Find the lines of the data below that include "onderwijs". Report their number only.

________________

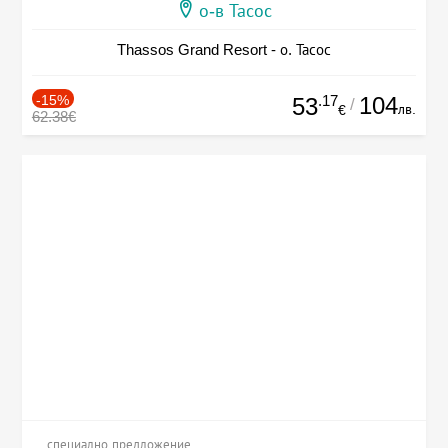
о-в Тасос
Thassos Grand Resort - о. Тасос
-15%
.17
104
53
/
лв.
€
62.38€
специално предложение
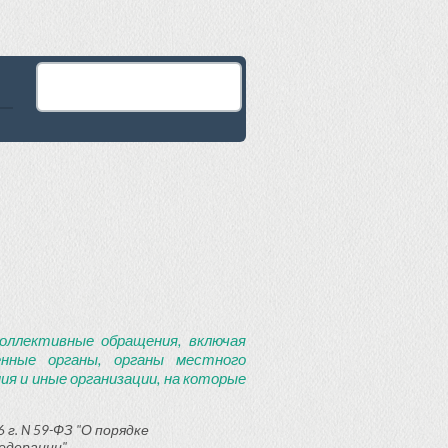
оллективные обращения, включая
енные органы, органы местного
я и иные организации, на которые
 г. N 59-ФЗ "О порядке
едерации"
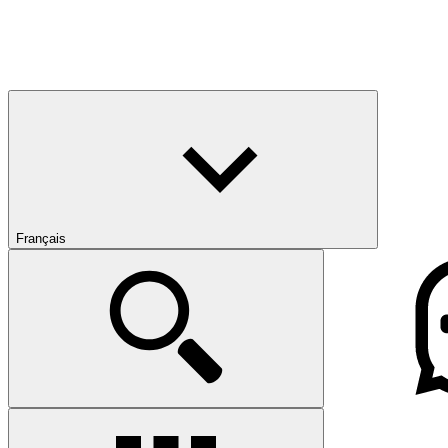
Français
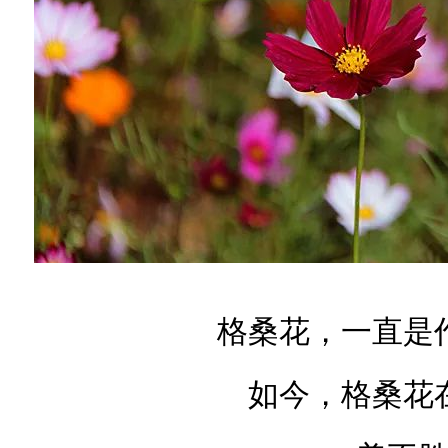
格桑花，一直是
如今，格桑花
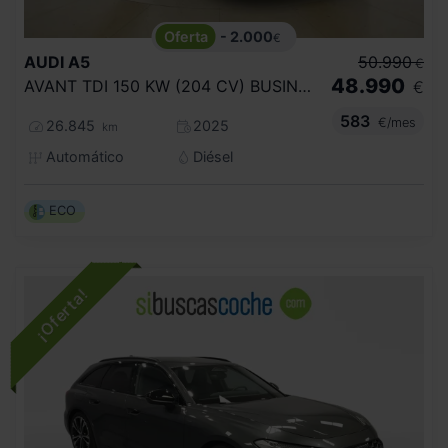
- 2.000
€
AUDI
A5
50.990
€
48.990
AVANT TDI 150 KW (204 CV) BUSINESS
€
583
€/mes
26.845
2025
km
Automático
Diésel
ECO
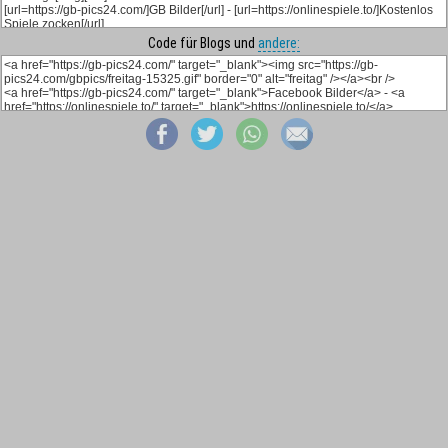
Code für Blogs und
andere:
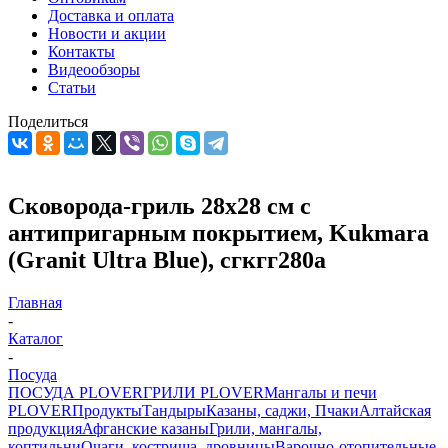
Доставка и оплата
Новости и акции
Контакты
Видеообзоры
Статьи
Поделиться
Сковорода-гриль 28х28 см с
антипригарным покрытием, Kukmara
(Granit Ultra Blue), сгкгг280а
Главная
-
Каталог
-
Посуда
ПОСУДА PLOVER
ГРИЛИ PLOVER
Мангалы и печи
PLOVER
Продукты
Тандыры
Казаны, саджи, Пчаки
Алтайская
продукция
Афганские казаны
Грили, мангалы,
коптильни
Очаги, кострища, дровницы
Варочно-отопительные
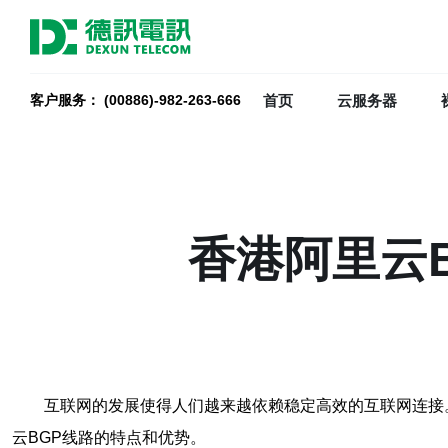
首页
云服务器
客户服务： (00886)-982-263-666
香港阿里云
互联网的发展使得人们越来越依赖稳定高效的互联网连接。在香港
云BGP线路的特点和优势。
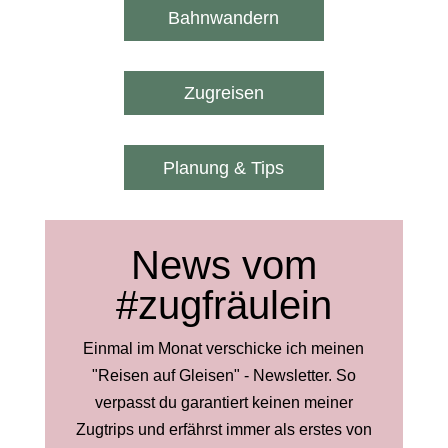
Bahnwandern
Zugreisen
Planung & Tips
News vom
#zugfräulein
Einmal im Monat verschicke ich meinen
"Reisen auf Gleisen" - Newsletter. So
verpasst du garantiert keinen meiner
Zugtrips und erfährst immer als erstes von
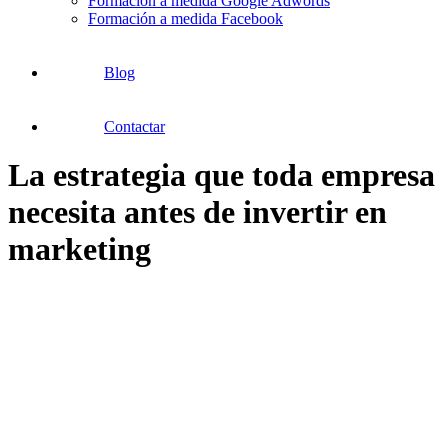
Formación a medida Google Adwords
Formación a medida Facebook
Blog
Contactar
La estrategia que toda empresa
necesita antes de invertir en
marketing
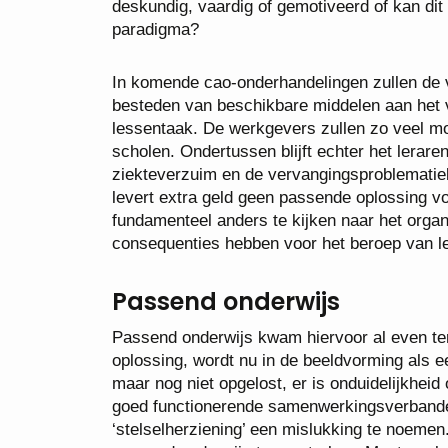
deskundig, vaardig of gemotiveerd of kan dit
paradigma?
In komende cao-onderhandelingen zullen de v
besteden van beschikbare middelen aan het 
lessentaak. De werkgevers zullen zo veel m
scholen. Ondertussen blijft echter het lerar
ziekteverzuim en de vervangingsproblematie
levert extra geld geen passende oplossing v
fundamenteel anders te kijken naar het organ
consequenties hebben voor het beroep van ler
Passend onderwijs
Passend onderwijs kwam hiervoor al even te
oplossing, wordt nu in de beeldvorming als e
maar nog niet opgelost, er is onduidelijkheid
goed functionerende samenwerkingsverbanden
‘stelselherziening’ een mislukking te noeme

________________

▸ Response: 2